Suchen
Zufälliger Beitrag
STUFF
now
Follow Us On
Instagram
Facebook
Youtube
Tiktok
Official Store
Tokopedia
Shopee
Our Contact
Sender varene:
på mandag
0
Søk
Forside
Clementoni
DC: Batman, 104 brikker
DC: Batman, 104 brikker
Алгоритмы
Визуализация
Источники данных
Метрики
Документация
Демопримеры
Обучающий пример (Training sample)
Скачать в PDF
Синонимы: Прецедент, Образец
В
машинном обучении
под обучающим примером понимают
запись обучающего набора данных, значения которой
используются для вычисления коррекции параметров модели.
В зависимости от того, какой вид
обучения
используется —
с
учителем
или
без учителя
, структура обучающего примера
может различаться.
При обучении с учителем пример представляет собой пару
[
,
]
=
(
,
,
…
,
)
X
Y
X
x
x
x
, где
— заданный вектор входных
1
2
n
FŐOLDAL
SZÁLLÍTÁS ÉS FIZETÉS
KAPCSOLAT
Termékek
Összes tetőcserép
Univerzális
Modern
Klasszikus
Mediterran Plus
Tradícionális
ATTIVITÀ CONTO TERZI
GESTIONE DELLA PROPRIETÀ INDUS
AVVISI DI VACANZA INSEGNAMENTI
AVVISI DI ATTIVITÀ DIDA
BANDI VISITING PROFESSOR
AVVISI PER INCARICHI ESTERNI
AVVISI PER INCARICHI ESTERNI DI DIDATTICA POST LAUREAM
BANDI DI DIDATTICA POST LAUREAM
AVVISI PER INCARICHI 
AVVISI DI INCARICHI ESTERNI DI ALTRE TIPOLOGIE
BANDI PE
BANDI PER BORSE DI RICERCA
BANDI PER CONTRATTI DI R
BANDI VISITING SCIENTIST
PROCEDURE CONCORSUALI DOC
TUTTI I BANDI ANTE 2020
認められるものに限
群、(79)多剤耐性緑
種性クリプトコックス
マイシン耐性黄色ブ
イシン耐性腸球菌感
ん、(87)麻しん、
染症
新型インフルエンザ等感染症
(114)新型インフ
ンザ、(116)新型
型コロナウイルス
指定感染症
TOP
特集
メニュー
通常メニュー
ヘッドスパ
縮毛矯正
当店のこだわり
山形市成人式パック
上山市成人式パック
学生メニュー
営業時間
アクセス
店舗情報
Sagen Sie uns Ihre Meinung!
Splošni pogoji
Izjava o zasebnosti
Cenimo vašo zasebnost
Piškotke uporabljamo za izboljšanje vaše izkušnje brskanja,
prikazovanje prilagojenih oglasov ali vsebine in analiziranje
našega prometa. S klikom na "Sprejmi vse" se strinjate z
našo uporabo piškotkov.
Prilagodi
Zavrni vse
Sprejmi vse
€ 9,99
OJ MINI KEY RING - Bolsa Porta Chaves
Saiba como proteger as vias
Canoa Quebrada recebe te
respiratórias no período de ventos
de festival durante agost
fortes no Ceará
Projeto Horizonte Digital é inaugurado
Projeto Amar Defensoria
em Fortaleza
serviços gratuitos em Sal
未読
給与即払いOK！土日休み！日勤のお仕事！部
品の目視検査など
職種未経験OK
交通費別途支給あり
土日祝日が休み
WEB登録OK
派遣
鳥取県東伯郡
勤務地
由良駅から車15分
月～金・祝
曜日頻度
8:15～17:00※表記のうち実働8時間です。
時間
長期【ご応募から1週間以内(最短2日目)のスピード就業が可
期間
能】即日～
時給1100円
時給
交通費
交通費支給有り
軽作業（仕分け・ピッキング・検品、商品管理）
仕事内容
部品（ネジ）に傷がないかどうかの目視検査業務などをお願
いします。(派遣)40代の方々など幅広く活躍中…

-- -- --

**Required action**
What you give back must match the material word for word.

**Problem solution**
Suchen
Zufälliger Beitrag
STUFF
now
Follow Us On
Instagram
Facebook
Youtube
Tiktok
Official Store
Tokopedia
Shopee
Our Contact
Sender varene:
på mandag
0
Søk
Forside
Clementoni
DC: Batman, 104 brikker
DC: Batman, 104 brikker
Алгоритмы
Визуализация
Источники данных
Метрики
Документация
Демопримеры
Обучающий пример (Training sample)
Скачать в PDF
Синонимы: Прецедент, Образец
В
машинном обучении
под обучающим примером понимают
запись обучающего набора данных, значения которой
используются для вычисления коррекции параметров модели.
В зависимости от того, какой вид
обучения
используется —
с
учителем
или
без учителя
, структура обучающего примера
может различаться.
При обучении с учителем пример представляет собой пару
[
,
]
=
(
,
,
…
,
)
X
Y
X
x
x
x
, где
— заданный вектор входных
1
2
n
FŐOLDAL
SZÁLLÍTÁS ÉS FIZETÉS
KAPCSOLAT
Termékek
Összes tetőcserép
Univerzális
Modern
Klasszikus
Mediterran Plus
Tradícionális
ATTIVITÀ CONTO TERZI
GESTIONE DELLA PROPRIETÀ INDUS
AVVISI DI VACANZA INSEGNAMENTI
AVVISI DI ATTIVITÀ DIDA
BANDI VISITING PROFESSOR
AVVISI PER INCARICHI ESTERNI
AVVISI PER INCARICHI ESTERNI DI DIDATTICA POST LAUREAM
BANDI DI DIDATTICA POST LAUREAM
AVVISI PER INCARICHI 
AVVISI DI INCARICHI ESTERNI DI ALTRE TIPOLOGIE
BANDI PE
BANDI PER BORSE DI RICERCA
BANDI PER CONTRATTI DI R
BANDI VISITING SCIENTIST
PROCEDURE CONCORSUALI DOC
TUTTI I BANDI ANTE 2020
認められるものに限
群、(79)多剤耐性緑
種性クリプトコックス
マイシン耐性黄色ブ
イシン耐性腸球菌感
ん、(87)麻しん、
染症
新型インフルエンザ等感染症
(114)新型インフ
ンザ、(116)新型
型コロナウイルス
指定感染症
TOP
特集
メニュー
通常メニュー
ヘッドスパ
縮毛矯正
当店のこだわり
山形市成人式パック
上山市成人式パック
学生メニュー
営業時間
アクセス
店舗情報
Sagen Sie uns Ihre Meinung!
Splošni pogoji
Izjava o zasebnosti
Cenimo vašo zasebnost
Piškotke uporabljamo za izboljšanje vaše izkušnje brskanja,
prikazovanje prilagojenih oglasov ali vsebine in analiziranje
našega prometa. S klikom na "Sprejmi vse" se strinjate z
našo uporabo piškotkov.
Prilagodi
Zavrni vse
Sprejmi vse
€ 9,99
OJ MINI KEY RING - Bolsa Porta Chaves
Saiba como proteger as vias
Canoa Quebrada recebe te
respiratórias no período de ventos
de festival durante agost
fortes no Ceará
Projeto Horizonte Digital é inaugurado
Projeto Amar Defensoria
em Fortaleza
serviços gratuitos em Sal
未読
給与即払いOK！土日休み！日勤のお仕事！部
品の目視検査など
職種未経験OK
交通費別途支給あり
土日祝日が休み
WEB登録OK
派遣
鳥取県東伯郡
勤務地
由良駅から車15分
月～金・祝
曜日頻度
8:15～17:00※表記のうち実働8時間です。
時間
長期【ご応募から1週間以内(最短2日目)のスピード就業が可
期間
能】即日～
時給1100円
時給
交通費
交通費支給有り
軽作業（仕分け・ピッキング・検品、商品管理）
仕事内容
部品（ネジ）に傷がないかどうかの目視検査業務などをお願
いします。(派遣)40代の方々など幅広く活躍中…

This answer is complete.